Tuesday, April 21, 2009

Unintentional Stalker

The other day I was walking to the local Rite-Aid to get deodorant and soap. My path takes me across Colorado Avenue, right at Lake Avenue, one of the busiest intersections in Pasadena. Since my day is essentially my own now, I was running this errand smack in the middle of the afternoon, past the lunch hour but before quitting time. The streets were still busy, but there weren't quite as many pedestrians, and the traffic wasn't dangerously heavy. I was minding my own business, just doing my thing, when I saw him.
   A little over five feet tall, a gnome of a man stood near a bus stop, tapping a newspaper dispenser and muttering under his breath. He had a grizzled, long beard, like a salt-and-pepper Santa Claus, an Australian-style hat on his head, a tweed jacket, olive cargo pants with obviously full pockets, and worn tennis shoes. His eyes were covered by dark sunglasses and on his back he carried an enormous knapsack, full to bursting.
   He was either one of the local homeless people or professor at nearby CalTech, I couldn't decide which. He wasn't one of the homeless people I knew - since I walked to work I'm familiar with many of them - but he didn't look... sane enough to be a professor at CalTech (I know, that sounds odd to me too).
   As I approached he started walking towards me, still muttering. Then he stopped, turned around, and started walking the way I was going. I noticed a thing in one of the outside pockets of his backpack, it looked like a one of those folding canes that blind people use, but this wasn't white, it was all red. I decided to follow, to see if I could classify him definitively.

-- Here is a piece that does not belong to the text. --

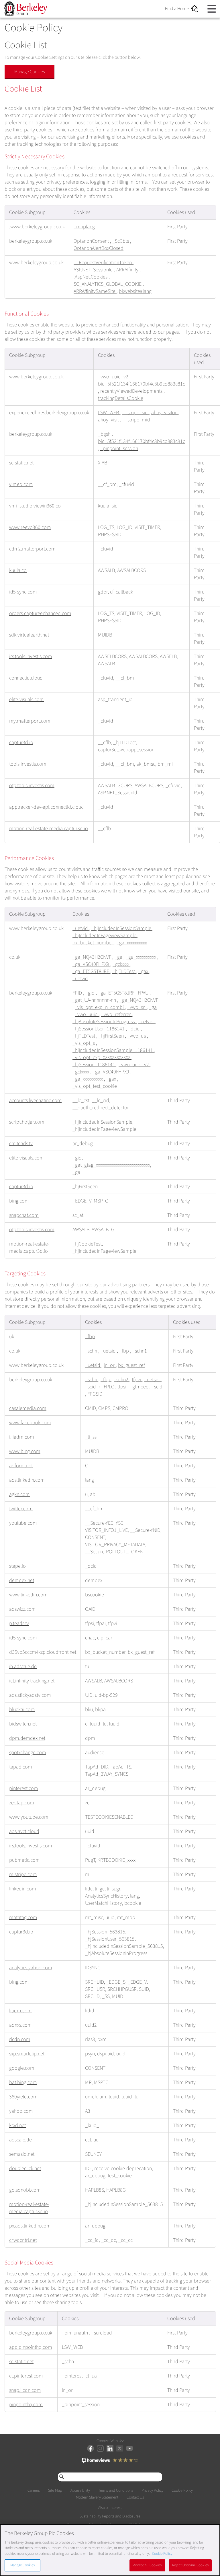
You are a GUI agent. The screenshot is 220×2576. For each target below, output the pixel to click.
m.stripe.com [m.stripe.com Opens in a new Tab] (23, 1874)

   The odd man would walk very purposefully for half a block, outpacing me on his stumpy legs, then he'd stop, put his hand to his chin and mutter. The backpack looked very heavy and the closer I got the more I could see how worn and dirty his clothes were. I was leaning towards a 'homeless' classification, but none of the regulars in my neighborhood wear backpacks, especially not heavy ones with odd folded red things in their pockets. Shopping carts are the preferred baggage here. So the 'CalTech professor' classification seemed valid.
   This continued for several blocks, this guy going the same way I was, talking to himself, stopping at newspaper vending machines, rocking back and forth while waiting for the light to change, sudden bursts of speed followed by indecision and backtracking.
   Then I realized we had long since passed the Rite Aid. I wasn't running an errand any longer, I was stalking this poor guy. Maybe he was acting crazy because I was acting crazy.
   So when we got to the Office Depot I went inside, pretending it was where I wanted to go all along. I wandered around for a few minutes and by the time I left the store the odd little man was gone. I figure he must have remembered where his office was.